So sorry Spike. Saturday November 22, 2014

In the 70's and 80's,I used to be involved in organising protest marches and demos, campaigning against blood sports and vivisection, the fur trade etc.

Like many of my generation I grew up listening to the Goon Show, and it was common knowledge that Spike Milligan had suffered a major mental breakdown, and spent a long period in hospital. It was said that the pressure of being the only script writer on the team, having to produce perfection every week, pushed him over the edge. He was later diagnosed as manic depressive (or bi-polar as it is now called). I remember hearing him say that the only peace and comfort he could find in hospital was when the resident cat would come and lie on his bed.

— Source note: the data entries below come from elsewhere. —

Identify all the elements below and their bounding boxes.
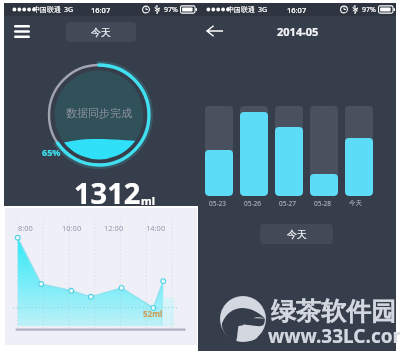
staticText: 05-27 (279, 199, 296, 208)
staticText: 14:00 (146, 223, 166, 233)
button[interactable]: 今天 (260, 224, 333, 244)
staticText: 10:00 (62, 223, 82, 233)
button[interactable]: Back (201, 20, 227, 41)
button[interactable] (310, 106, 338, 196)
staticText: 97% (362, 5, 376, 15)
staticText: 数据同步完成 (66, 106, 132, 120)
button[interactable] (240, 106, 268, 196)
staticText: 16:07 (287, 5, 307, 15)
staticText: 05-23 (209, 199, 226, 208)
staticText: 05-26 (244, 199, 261, 208)
button[interactable] (275, 106, 303, 196)
staticText: 绿茶软件园 (271, 296, 396, 327)
staticText: 中国联通 (33, 5, 61, 14)
staticText: 3G (64, 5, 74, 15)
staticText: 8:00 (18, 223, 33, 233)
staticText: 52ml (143, 308, 163, 319)
staticText: 今天 (91, 26, 111, 39)
staticText: 2014-05 (277, 24, 319, 39)
staticText: 今天 (349, 199, 362, 207)
staticText: ml (141, 193, 156, 208)
staticText: 中国联通 (227, 5, 255, 14)
staticText: 3G (258, 5, 268, 15)
button[interactable] (345, 106, 373, 196)
staticText: 05-28 (314, 199, 331, 208)
staticText: 今天 (287, 228, 307, 241)
staticText: 1312 (74, 173, 141, 212)
button[interactable]: 今天 (66, 22, 136, 42)
staticText: 16:07 (91, 5, 111, 15)
button[interactable]: Menu (10, 21, 34, 41)
staticText: 65% (42, 146, 61, 158)
staticText: www.33LC.com (268, 323, 400, 349)
staticText: 12:00 (104, 223, 124, 233)
button[interactable] (205, 106, 233, 196)
staticText: 97% (164, 5, 178, 15)
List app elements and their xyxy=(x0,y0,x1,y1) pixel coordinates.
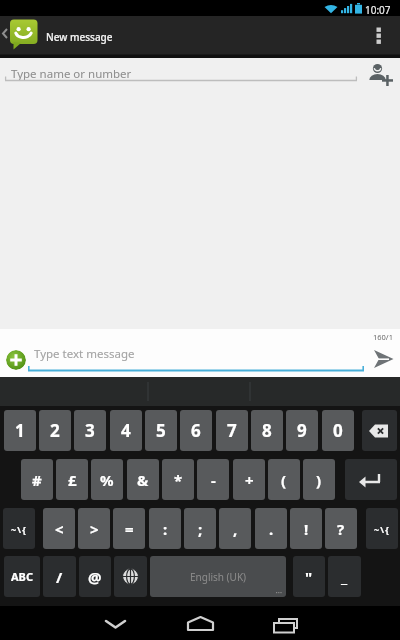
button[interactable] xyxy=(114,556,147,597)
staticText: & xyxy=(137,470,149,490)
button[interactable]: ! xyxy=(290,508,322,549)
button[interactable] xyxy=(6,350,26,370)
staticText: 1 xyxy=(15,419,25,442)
staticText: - xyxy=(211,470,216,490)
staticText: * xyxy=(174,470,183,490)
staticText: Type name or number xyxy=(11,66,132,82)
staticText: 7 xyxy=(227,419,237,442)
button[interactable] xyxy=(175,606,225,640)
staticText: % xyxy=(100,470,114,490)
button[interactable]: ( xyxy=(268,459,300,500)
staticText: = xyxy=(125,519,134,539)
staticText: 6 xyxy=(191,419,201,442)
button[interactable]: ; xyxy=(184,508,216,549)
button[interactable] xyxy=(366,343,400,375)
button[interactable]: ~\{ xyxy=(366,508,398,549)
button[interactable]: 5 xyxy=(145,410,177,451)
staticText: # xyxy=(32,470,42,490)
button[interactable]: : xyxy=(149,508,181,549)
button[interactable] xyxy=(362,410,397,451)
button[interactable]: 3 xyxy=(74,410,106,451)
button[interactable] xyxy=(345,459,397,500)
staticText: ~\{ xyxy=(11,523,28,535)
staticText: , xyxy=(233,519,238,539)
staticText: 0 xyxy=(333,419,343,442)
button[interactable]: 7 xyxy=(216,410,248,451)
button[interactable]: = xyxy=(113,508,145,549)
button[interactable]: > xyxy=(78,508,110,549)
button[interactable]: 4 xyxy=(110,410,142,451)
staticText: 2 xyxy=(50,419,60,442)
staticText: > xyxy=(90,519,99,539)
button[interactable]: " xyxy=(293,556,325,597)
button[interactable]: ~\{ xyxy=(3,508,35,549)
staticText: ! xyxy=(304,519,309,539)
staticText: £ xyxy=(68,470,77,490)
button[interactable]: ABC xyxy=(4,556,40,597)
staticText: English (UK) xyxy=(190,570,247,584)
button[interactable]: + xyxy=(233,459,265,500)
staticText: 8 xyxy=(262,419,272,442)
button[interactable]: * xyxy=(162,459,194,500)
staticText: @ xyxy=(88,567,102,587)
button[interactable]: 8 xyxy=(251,410,283,451)
button[interactable]: % xyxy=(91,459,123,500)
staticText: 9 xyxy=(297,419,307,442)
button[interactable] xyxy=(90,606,140,640)
button[interactable]: £ xyxy=(56,459,88,500)
staticText: < xyxy=(55,519,64,539)
button[interactable]: / xyxy=(43,556,76,597)
button[interactable] xyxy=(362,16,400,58)
button[interactable]: @ xyxy=(79,556,111,597)
button[interactable]: - xyxy=(197,459,229,500)
staticText: ( xyxy=(281,470,287,490)
staticText: ABC xyxy=(11,569,33,584)
button[interactable] xyxy=(0,16,44,58)
button[interactable]: . xyxy=(255,508,287,549)
button[interactable]: , xyxy=(219,508,251,549)
button[interactable] xyxy=(0,58,400,88)
button[interactable]: 9 xyxy=(286,410,318,451)
staticText: New message xyxy=(46,30,113,44)
staticText: Type text message xyxy=(34,346,135,362)
button[interactable]: _ xyxy=(328,556,361,597)
button[interactable]: 1 xyxy=(4,410,36,451)
staticText: 160/1 xyxy=(373,332,393,342)
button[interactable] xyxy=(260,606,310,640)
staticText: 3 xyxy=(85,419,95,442)
button[interactable]: English (UK) xyxy=(150,556,286,597)
staticText: _ xyxy=(341,567,348,587)
button[interactable]: < xyxy=(43,508,75,549)
button[interactable]: 0 xyxy=(322,410,354,451)
staticText: : xyxy=(163,519,168,539)
staticText: / xyxy=(56,567,63,587)
staticText: ) xyxy=(316,470,322,490)
staticText: 5 xyxy=(156,419,166,442)
button[interactable]: # xyxy=(21,459,53,500)
staticText: ; xyxy=(198,519,203,539)
button[interactable]: & xyxy=(127,459,159,500)
button[interactable]: 6 xyxy=(180,410,212,451)
button[interactable]: ) xyxy=(303,459,335,500)
staticText: " xyxy=(305,567,313,587)
staticText: 10:07 xyxy=(365,3,391,17)
staticText: ? xyxy=(337,519,345,539)
button[interactable]: ? xyxy=(325,508,357,549)
button[interactable] xyxy=(30,339,360,373)
staticText: + xyxy=(245,470,254,490)
staticText: . xyxy=(269,519,274,539)
button[interactable]: 2 xyxy=(39,410,71,451)
staticText: 4 xyxy=(121,419,131,442)
staticText: ~\{ xyxy=(374,523,391,535)
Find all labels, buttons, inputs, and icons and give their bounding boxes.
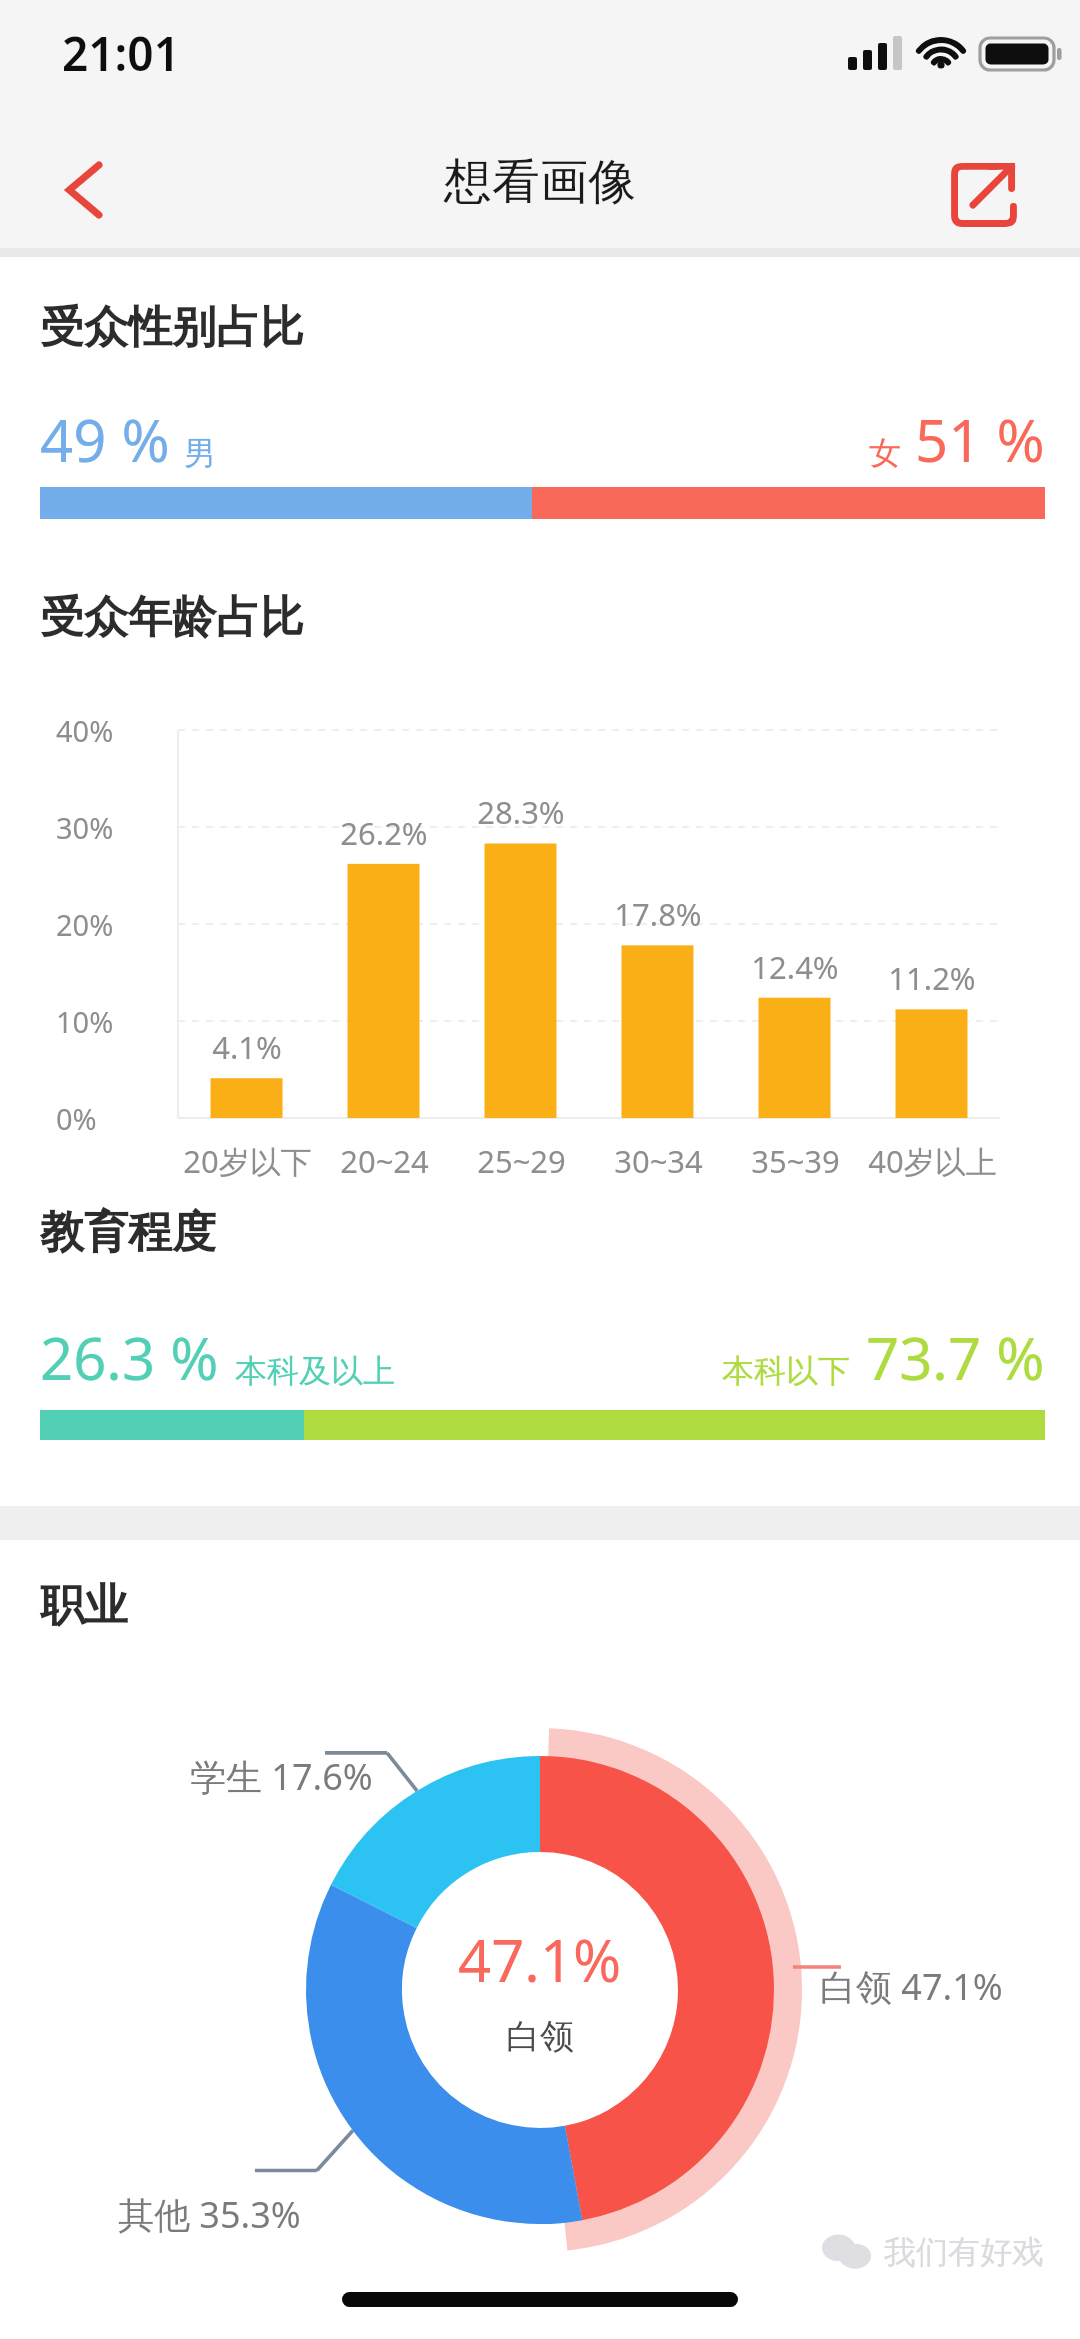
staticText: 职业	[40, 1578, 128, 1633]
staticText: 40岁以上	[868, 1140, 997, 1182]
staticText: 女	[869, 433, 901, 473]
staticText: 11.2%	[888, 957, 976, 999]
staticText: 白领	[506, 2015, 574, 2058]
staticText: 0%	[56, 1099, 97, 1138]
staticText: 40%	[56, 711, 114, 750]
staticText: 47.1%	[458, 1920, 622, 1999]
button[interactable]: Back	[22, 138, 126, 242]
staticText: 想看画像	[444, 152, 636, 212]
staticText: 17.8%	[614, 893, 702, 935]
staticText: 受众性别占比	[40, 300, 304, 355]
staticText: 26.2%	[340, 812, 428, 854]
staticText: 10%	[56, 1002, 114, 1041]
staticText: 25~29	[477, 1140, 566, 1182]
staticText: 30%	[56, 808, 114, 847]
staticText: 26.3 %	[40, 1318, 219, 1397]
staticText: 51 %	[915, 400, 1045, 479]
staticText: 男	[184, 433, 216, 473]
staticText: 本科及以上	[235, 1351, 395, 1391]
staticText: 本科以下	[722, 1351, 850, 1391]
staticText: 35~39	[751, 1140, 840, 1182]
staticText: 21:01	[62, 22, 180, 85]
staticText: 受众年龄占比	[40, 590, 304, 645]
staticText: 4.1%	[212, 1026, 282, 1068]
staticText: 12.4%	[751, 946, 839, 988]
staticText: 学生 17.6%	[190, 1752, 373, 1801]
button[interactable]: Share	[938, 148, 1030, 240]
staticText: 20~24	[340, 1140, 429, 1182]
staticText: 我们有好戏	[884, 2232, 1044, 2272]
staticText: 28.3%	[477, 791, 565, 833]
staticText: 49 %	[40, 400, 170, 479]
staticText: 教育程度	[40, 1205, 216, 1260]
staticText: 白领 47.1%	[820, 1962, 1003, 2011]
staticText: 其他 35.3%	[118, 2190, 301, 2239]
staticText: 73.7 %	[866, 1318, 1045, 1397]
staticText: 20%	[56, 905, 114, 944]
staticText: 20岁以下	[183, 1140, 312, 1182]
staticText: 30~34	[614, 1140, 703, 1182]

Although I have always been a very "highly strung" person, at that time I still had some resilience left, and could summon up the energy to take on projects as long as they were planned well in advance. In my mind, people like Spike had been ill, then cured or at least put back on an even keel.

He was a patron of several animal rights organisations, and so I and others would approach him asking for his attendance at various events. This of course would be announced in press releases and the like. Television crews would turn out, press would attend, members of the public, who would never normally attend a demo, would come from all over the country. In fact the only person missing would be Spike. Sometimes his agents or family would cancel at the last minute, saying he was indisposed, sometimes we would have no warning at all. It became embarassing, the press thought we were making it up to get publicity.

There were a couple of similar no-shows from a well-known continental film star. I later heard that she was battling depression and becoming a recluse.

Now, all these years later, I am still doing my best for the cause dear to my heart. But now it is rare to see something highlighted in my diary that does not cause my heart to sink. I must have been having a good day when I agreed to it, but now I am praying that it will have to be cancelled, not my fault, no need for guilt.

Of course, I hardly ever back out, I know how it feels to be let down. I go along, and usually end up doing a grand job, but oh, the relief when it is over. It will take a few days for the adrenaline I have had to produce to calm down, for my sleep to return. Until the next time.

Spike, for thinking you were rude and unreliable - I am truly sorry.

Valerie
A Moodscope member.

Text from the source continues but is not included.